12. The data processing method based on scenic area intelligent agents according to claim 3, characterized in that, The process of obtaining the service result by performing scenic area data collaborative processing according to the scenic area data collaboration method includes: The scenic area intelligent agent extracts keywords from the interactive information to obtain scenic area ticketing keywords, and inputs the scenic area ticketing keywords into the ticketing verification sub-intelligent agent to query and verify scenic area ticketing information to obtain ticketing verification information; the ticketing verification information is obtained by calling the data query and verification interface of the ticketing verification subroutine using the scenic area ticketing keywords as input data. The ticket verification information and the interaction information are input into the real-world question-and-answer sub-agent to generate a service text, and the ticket verification information, the service text, and the access address of the ticket verification sub-program are used as the service result.

13. The data processing method based on scenic area intelligent agents according to claim 3, characterized in that, The step of generating service response data based on the service result includes: Extract the configuration information of the agent interface of the real-world question-and-answer sub-agent corresponding to the response text and the candidate interactive text of the scenic area contained in the service result, and generate a service response message based on the response text and the preset scenic area service elements; Based on the configuration information, the intelligent agent interface corresponding to the candidate interactive text of the scenic area is configured in the service response message, and the configured service response message is used as the service response data.

14. The data processing method based on scenic area intelligent agents according to claim 6, characterized in that, The step of generating service response data based on the service result includes: Extract the access address of the scenic area subroutine corresponding to the candidate sub-agent and the response text generated by the real-world question-and-answer sub-agent from the service results; Rich text is generated based on the access address and the response text, combined with real-life images / videos of the scenic area, and used as the service response data.

15. A data processing device based on a scenic area intelligent agent, characterized in that, include: The receiving module is used to receive the interactive information submitted by the user terminal after the intelligent agent interface configured in the scenic area service is triggered.
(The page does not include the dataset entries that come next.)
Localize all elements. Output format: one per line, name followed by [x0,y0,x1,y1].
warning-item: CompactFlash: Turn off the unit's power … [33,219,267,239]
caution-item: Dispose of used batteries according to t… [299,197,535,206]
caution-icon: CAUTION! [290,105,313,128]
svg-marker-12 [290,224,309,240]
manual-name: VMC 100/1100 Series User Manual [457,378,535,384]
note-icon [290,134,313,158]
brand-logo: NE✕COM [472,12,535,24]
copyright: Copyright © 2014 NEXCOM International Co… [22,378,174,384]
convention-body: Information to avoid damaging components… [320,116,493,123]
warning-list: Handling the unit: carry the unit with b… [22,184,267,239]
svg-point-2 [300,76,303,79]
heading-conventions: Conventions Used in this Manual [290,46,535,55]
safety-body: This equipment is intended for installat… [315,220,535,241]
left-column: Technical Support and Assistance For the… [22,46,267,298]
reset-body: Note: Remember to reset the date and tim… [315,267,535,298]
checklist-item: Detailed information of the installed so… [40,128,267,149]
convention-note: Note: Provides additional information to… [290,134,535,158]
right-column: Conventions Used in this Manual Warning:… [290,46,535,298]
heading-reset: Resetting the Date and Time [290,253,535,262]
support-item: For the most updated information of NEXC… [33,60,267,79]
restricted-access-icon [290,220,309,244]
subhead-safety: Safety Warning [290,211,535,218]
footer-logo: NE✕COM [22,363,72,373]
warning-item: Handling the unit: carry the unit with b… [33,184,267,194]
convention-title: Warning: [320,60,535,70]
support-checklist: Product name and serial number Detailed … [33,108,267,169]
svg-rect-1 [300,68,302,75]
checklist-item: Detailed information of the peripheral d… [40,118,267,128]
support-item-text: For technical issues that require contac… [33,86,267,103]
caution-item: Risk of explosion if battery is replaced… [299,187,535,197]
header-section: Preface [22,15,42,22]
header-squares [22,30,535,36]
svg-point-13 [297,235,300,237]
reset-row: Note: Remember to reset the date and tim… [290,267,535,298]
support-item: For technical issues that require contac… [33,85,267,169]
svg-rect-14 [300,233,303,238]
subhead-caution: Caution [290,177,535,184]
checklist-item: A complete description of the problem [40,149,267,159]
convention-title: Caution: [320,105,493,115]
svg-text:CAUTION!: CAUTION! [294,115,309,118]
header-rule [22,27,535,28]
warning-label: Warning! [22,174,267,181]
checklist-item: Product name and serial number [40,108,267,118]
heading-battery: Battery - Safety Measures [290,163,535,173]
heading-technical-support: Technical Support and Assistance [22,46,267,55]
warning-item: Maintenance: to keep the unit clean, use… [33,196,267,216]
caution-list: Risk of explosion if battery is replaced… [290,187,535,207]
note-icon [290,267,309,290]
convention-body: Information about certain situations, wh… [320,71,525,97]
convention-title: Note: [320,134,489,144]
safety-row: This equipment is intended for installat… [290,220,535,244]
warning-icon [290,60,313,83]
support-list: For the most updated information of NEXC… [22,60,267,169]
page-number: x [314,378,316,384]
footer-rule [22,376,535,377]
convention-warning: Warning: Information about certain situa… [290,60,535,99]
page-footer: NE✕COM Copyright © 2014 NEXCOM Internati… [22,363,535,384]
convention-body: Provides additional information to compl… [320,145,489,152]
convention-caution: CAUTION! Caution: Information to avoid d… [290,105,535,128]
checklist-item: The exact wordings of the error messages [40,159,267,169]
The scenic area service is entered after the user terminal completes the geolocation matching and performs near-field perception interaction with the scenic area IoT sensing node. The invocation module is used to invoke the scenic area intelligent agent for the scenic area service based on the interaction information, so that the scenic area intelligent agent can determine the target sub-intelligent agent corresponding to the interaction information among the multiple configured sub-intelligent agents; The processing module is used to obtain service results by performing scenic area data collaborative processing through the real-scene question-and-answer sub-agent and the sub-agent adapted to the interaction information if the target sub-agent is a real-scene question-and-answer sub-agent. The delivery module is used to generate service response data based on the service result and deliver it to the user terminal.

16. An electronic device, characterized in that, include: A memory, a processor, and a processor program stored in the memory and executable on the processor, wherein the processor executes the program as the steps of the data processing method based on scenic area intelligent agents as described in any one of claims 1 to 14.

17. A storage medium, characterized in that, The computer processing program is stored and can be loaded by a processor and executed as described in any one of claims 1 to 14.